First, students suggested some measures for how the College could improve the prominence and availability of resources and education on sexual assault—both how to deal with the issue when it happens and how to prevent it. Some suggestions included making procedural information readily available online, altering the wellness seminar program to address issues more relevant to campus such as sexual assault and possibly extending some form of the program beyond first-years. Students were also enthusiastic about working to establish a Gender and Sexual Diversity Resource Center, a plan that is already underway.
The conversation highlighted how students can hold each other accountable as peers and individuals and how student groups and student leaders can set examples and lead the conversation. One student question asked why members of the College community can’t just all respect one another. “We all need to remember that we share this space,” Tom Letourneau ’13 said, remarking on each student’s right to respect and privacy in their collective home.
One faculty member noted that “peer pressure and social pressure never go away,” and that the question everyone should ask of themselves is, “Do I have the courage to do what I think is right?” she said, addressing the difficulty of calling out one’s peers. John Kalin ’14, a member of MAAV, said, “In MAAV we preach a lot about the language we use.” Kalin acknowledged that students must be aware that using terms like “pussy” and “slut” makes them complicit in a culture of violence and sexism.

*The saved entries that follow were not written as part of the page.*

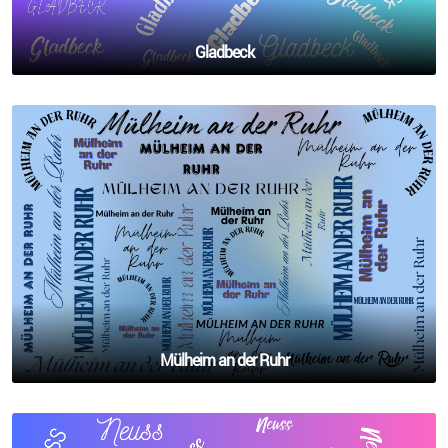
Gladbeck
Mülheim an der Ruhr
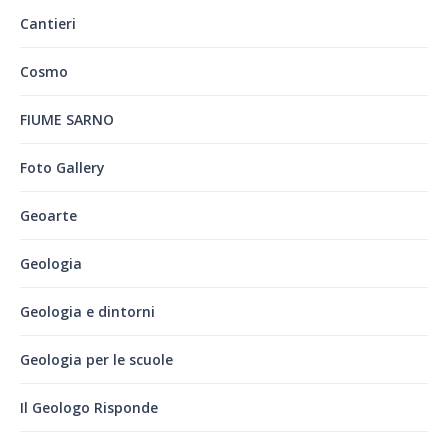
Cantieri
Cosmo
FIUME SARNO
Foto Gallery
Geoarte
Geologia
Geologia e dintorni
Geologia per le scuole
Il Geologo Risponde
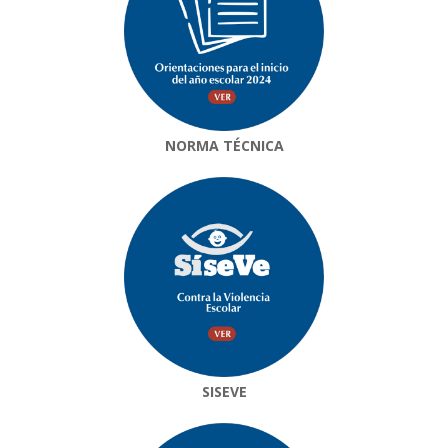
NORMA TÉCNICA
SISEVE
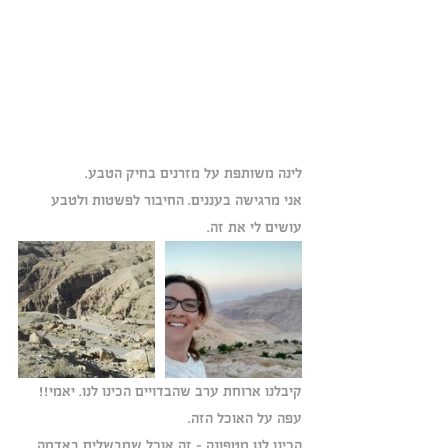
לינה משותפת על מזרנים בחיק הטבע.
אני מרגישה בעננים. החיבור לפשטות ולטבע 
עושים לי את זה. 
קיבלנו ארוחת ערב שהבדויים הכינו לנו. יאמי!! 
עפה על האוכל הזה.
הכינו לנו מטפונה – זה אוכל שמבשלים באדמה 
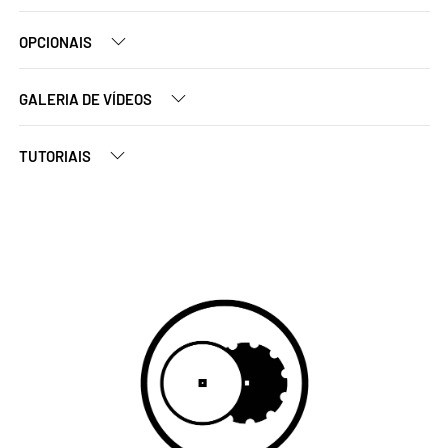
OPCIONAIS
GALERIA DE VÍDEOS
TUTORIAIS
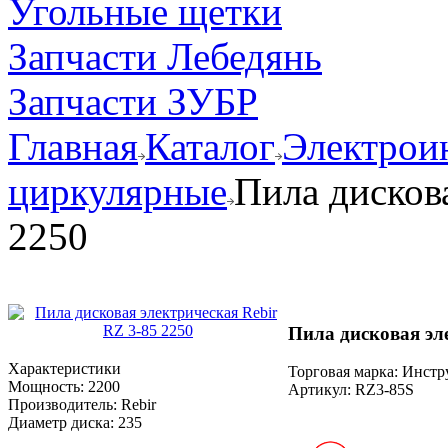
Угольные щетки
Запчасти Лебедянь
Запчасти ЗУБР
Главная
Каталог
Электрои
циркулярные
Пила дискова
2250
Пила дисковая эл
Характеристики
Торговая марка: Инст
Мощность:
2200
Артикул:
RZ3-85S
Производитель:
Rebir
Диаметр диска:
235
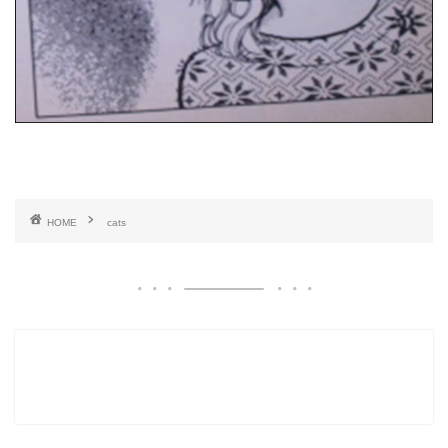
HOME
cats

Comments also looked to how administrators can start these conversations and firmly set down the College’s community standards and uphold them. Diana Sunder ’13 asked why a notice can’t be sent out that does not violate privacy yet still alerts the community that an incident has been reported and that violence of any kind on campus will not be tolerated. Another student commented, “It would be nice to see from the top [of the administration] that these things will not be tolerated on our campus.” To this, Vice President for Academic Affairs and Dean of Faculty Lori Kletzer came forward and said, “you have my absolute commitment to be a part of this conversation for as long as need be.”

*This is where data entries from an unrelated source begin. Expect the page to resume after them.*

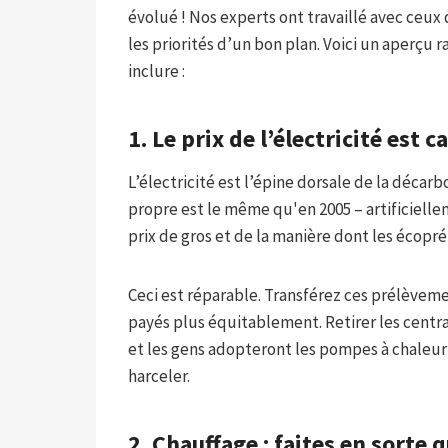
évolué ! Nos experts ont travaillé avec ce
les priorités d’un bon plan. Voici un aperçu 
inclure :
1. Le prix de l’électricité est c
L’électricité est l’épine dorsale de la décarb
propre est le même qu'en 2005 – artificiellem
prix de gros et de la manière dont les écopr
Ceci est réparable. Transférez ces prélèvemen
payés plus équitablement. Retirer les centra
et les gens adopteront les pompes à chaleur e
harceler.
2. Chauffage : faites en sorte q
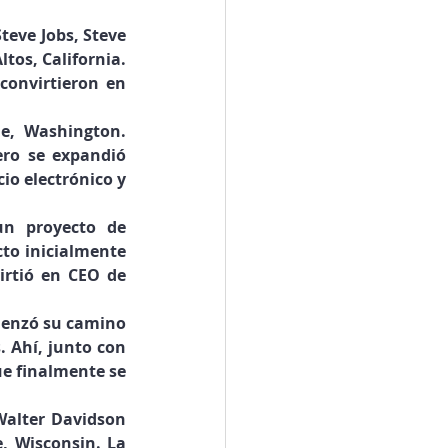
eve Jobs, Steve 
tos, California. 
onvirtieron en 
, Washington. 
ero se expandió 
o electrónico y 
n proyecto de 
to inicialmente 
irtió en CEO de 
enzó su camino 
 Ahí, junto con 
 finalmente se 
alter Davidson 
 Wisconsin. La 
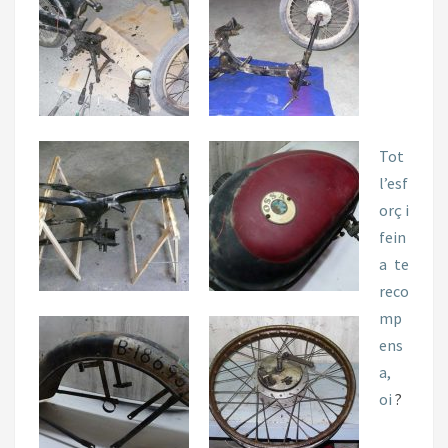
Tot
l’esf
orç i
fein
a te
reco
mp
ens
a,
oi
?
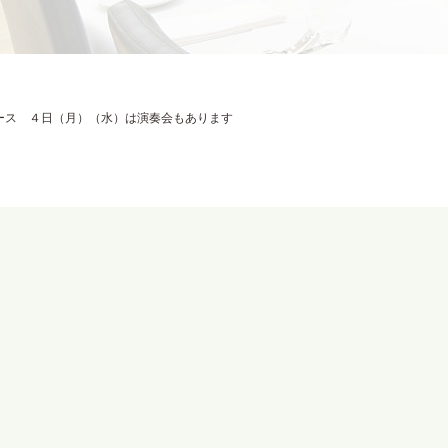
ース ４日（月）（水）は演奏会もあります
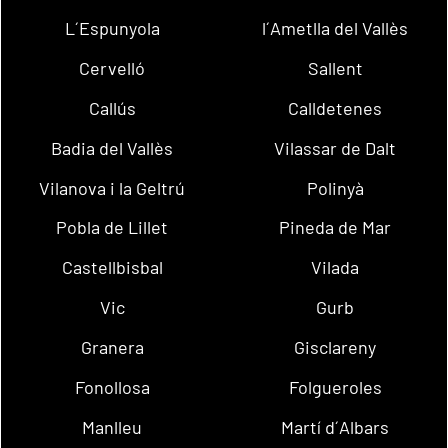
L´Espunyola
l´Ametlla del Vallès
Cervelló
Sallent
Callús
Calldetenes
Badia del Vallès
Vilassar de Dalt
Vilanova i la Geltrú
Polinyà
Pobla de Lillet
Pineda de Mar
Castellbisbal
Vilada
Vic
Gurb
Granera
Gisclareny
Fonollosa
Folgueroles
Manlleu
Martí d´Albars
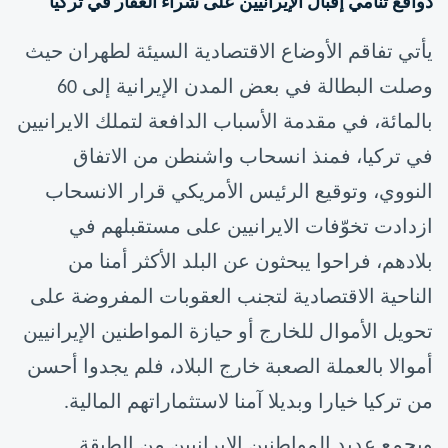
دوافع تنامي إقبال الإيرانيين على شراء العقار في تركيا
يأتي تفاقم الأوضاع الاقتصادية السيئة لطهران حيث
وصلت البطالة في بعض المدن الإيرانية إلى 60
بالمائة، في مقدمة الأسباب الدافعة لتملك الايرانيين
في تركيا، ف
منذ انسحاب واشنطن من الاتفاق
النووي، وتوقيع الرئيس الأمريكي قرار الانسحاب
ازدادت تخوّفات الايرانيين على مستقبلهم في
بلادهم، فراحوا يبحثون عن البلد الأكثر أمنا من
الناحية الاقتصادية لتجنب العقوبات المفروضة على
تحويل الأموال للخارج أو حيازة المواطنين الإيرانيين
أموالا بالعملة الصعبة خارج البلاد، فلم يجدوا أحسن
من تركيا خيارا وبديلا آمنا لاستثماراتهم المالية.
ويجمع عديد المواطنين الإيرانيين من الطبقة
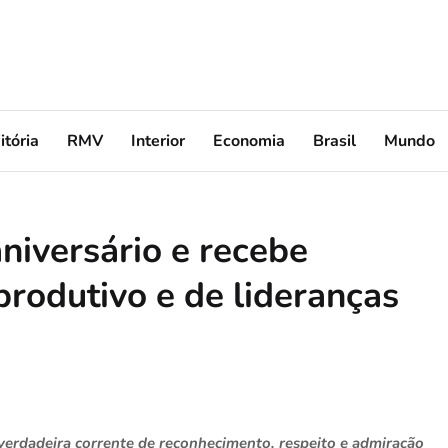
itória
RMV
Interior
Economia
Brasil
Mundo
niversário e recebe
rodutivo e de lideranças
verdadeira corrente de reconhecimento, respeito e admiração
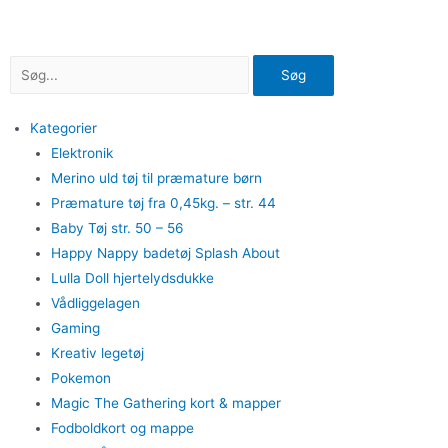
Gå
til
indholdet
Søg
Kategorier
Elektronik
Merino uld tøj til præmature børn
Præmature tøj fra 0,45kg. – str. 44
Baby Tøj str. 50 – 56
Happy Nappy badetøj Splash About
Lulla Doll hjertelydsdukke
Vådliggelagen
Gaming
Kreativ legetøj
Pokemon
Magic The Gathering kort & mapper
Fodboldkort og mappe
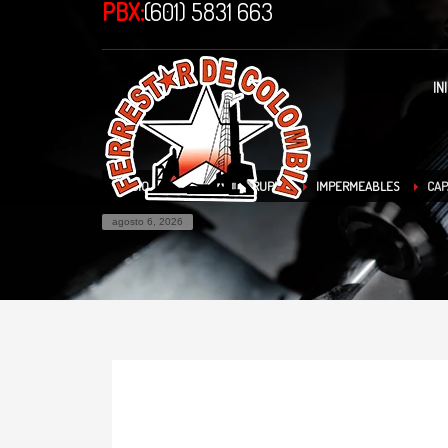
PBX:
(601) 5831 663
IN
INICIO
TIENDA
TRUPER
IMPERMEABLES
CAP
agosto 6, 2026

Another student brought up the positive response of administrators at Bowdoin College and Williams College to events of violence on their campuses. Cosme Del Rosario-Bell ’12 asked what sort of incident would need to happen at the College “to warrant such a heartfelt response from a high level administrator” as the president of the College. Terhune said, “I can’t speak to Bowdoin’s policies because I am not informed about how things work there.”

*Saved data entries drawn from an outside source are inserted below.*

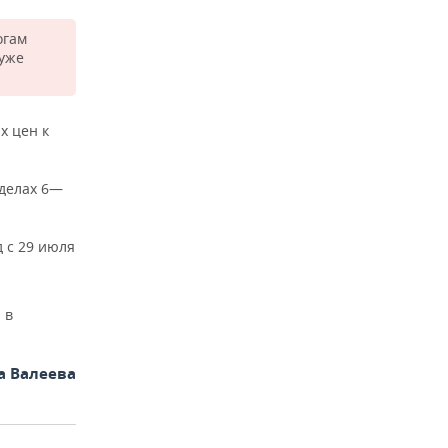
огам
 уже
х цен к
еделах 6—
д с 29 июля
 в
а Валеева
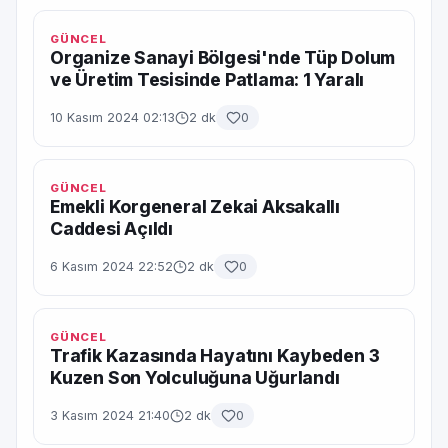
GÜNCEL
Organize Sanayi Bölgesi'nde Tüp Dolum
ve Üretim Tesisinde Patlama: 1 Yaralı
10 Kasım 2024 02:13
2 dk
0
GÜNCEL
Emekli Korgeneral Zekai Aksakallı
Caddesi Açıldı
6 Kasım 2024 22:52
2 dk
0
GÜNCEL
Trafik Kazasında Hayatını Kaybeden 3
Kuzen Son Yolculuğuna Uğurlandı
3 Kasım 2024 21:40
2 dk
0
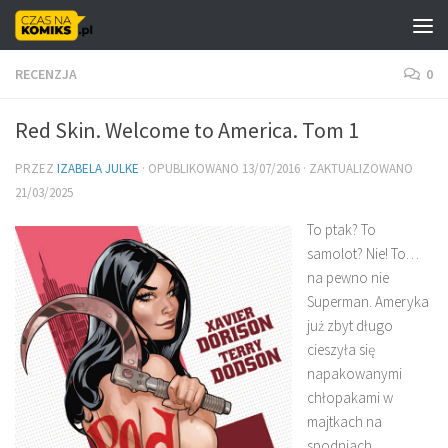
Skip to content
RECENZJA
0
Red Skin. Welcome to America. Tom 1
PRZEZ
IZABELA JULKE
· OPUBLIKOWANO
13/07/2016
· ZAKTUALIZOWANO
21/03/2025
To ptak? To
samolot? Nie! To…
na pewno nie
Superman. Ameryka
już zbyt długo
cieszyła się
napakowanymi
chłopakami w
majtkach na
spodniach.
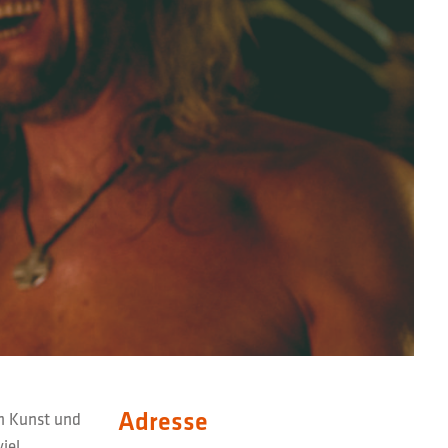
Adresse
an Kunst und
iel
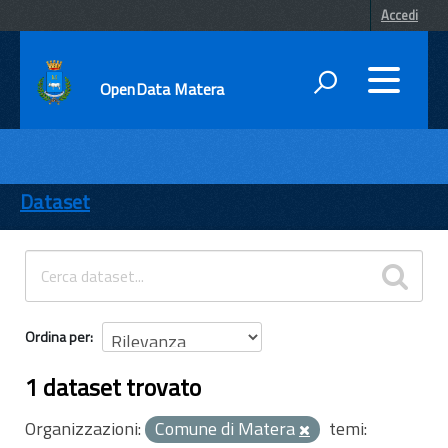
Accedi
OpenData Matera
DATI
ENTI
Dataset
TEMI
INFORMAZIONI
Ordina per
1 dataset trovato
Organizzazioni:
Comune di Matera
temi:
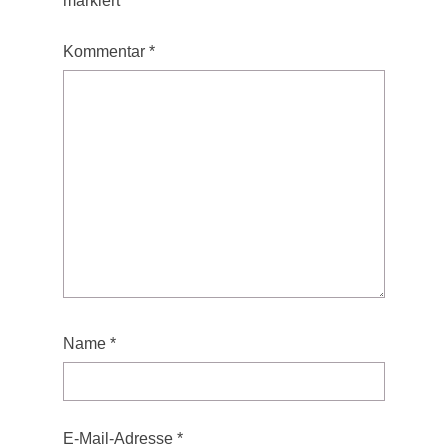
markiert
Kommentar
*
Name
*
E-Mail-Adresse
*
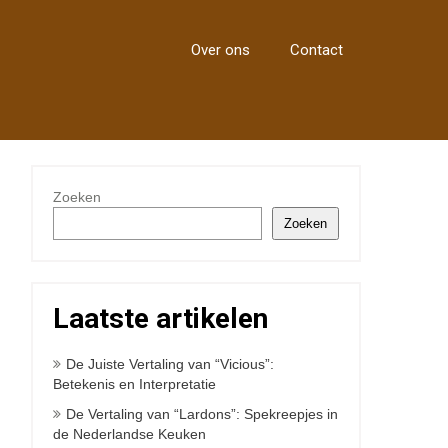
Over ons
Contact
Zoeken
Zoeken
Laatste artikelen
De Juiste Vertaling van “Vicious”:
Betekenis en Interpretatie
De Vertaling van “Lardons”: Spekreepjes in
de Nederlandse Keuken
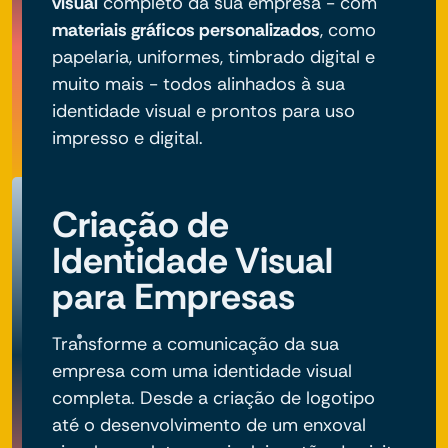
visual
completo da sua empresa - com
materiais gráficos personalizados
, como
papelaria, uniformes, timbrado digital e
muito mais - todos alinhados à sua
identidade visual e prontos para uso
impresso e digital.
Criação de
Identidade Visual
para Empresas
Transforme a comunicação da sua
empresa com uma identidade visual
completa. Desde a criação de logotipo
até o desenvolvimento de um enxoval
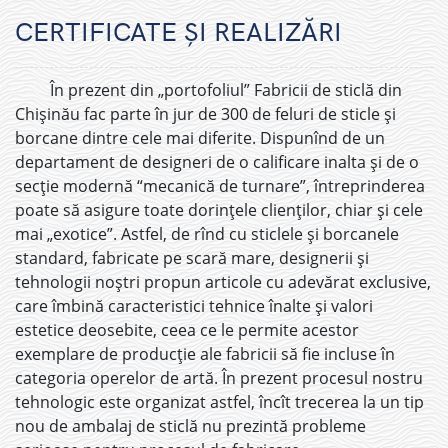
CERTIFICATE ȘI REALIZĂRI
În prezent din „portofoliul” Fabricii de sticlă din
Chişinău fac parte în jur de 300 de feluri de sticle şi
borcane dintre cele mai diferite. Dispunînd de un
departament de designeri de o calificare inalta şi de o
secţie modernă “mecanică de turnare”, întreprinderea
poate să asigure toate dorinţele clienţilor, chiar şi cele
mai „exotice”. Astfel, de rînd cu sticlele şi borcanele
standard, fabricate pe scară mare, designerii şi
tehnologii noştri propun articole cu adevărat exclusive,
care îmbină caracteristici tehnice înalte şi valori
estetice deosebite, ceea ce le permite acestor
exemplare de producţie ale fabricii să fie incluse în
categoria operelor de artă. În prezent procesul nostru
tehnologic este organizat astfel, încît trecerea la un tip
nou de ambalaj de sticlă nu prezintă probleme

Annie Chen ’12 remarked further that “it’s important that we’re not just discussing online [via theCommunity Digest of Civil Discourse or Official Notices] or in paper, but in person.” Other students echoed the suggestion to have a mandated community-wide meeting to get every student involved in the discussion. Hannah DeAngelis ’12 also spoke to continuing the conversation and our education in the context of classroom discussion by “bringing our lives into the classroom…that crossover is really important,” she said.
As the forum came to a close, Howard said, “There’s going to be more of these community gatherings.” Arellano took suggestions for the focus of the next discussion, which included athletics and campus culture, the Student Programming Board (SPB) and weekend culture, and consent and respect. The date of the next forum is not yet determined.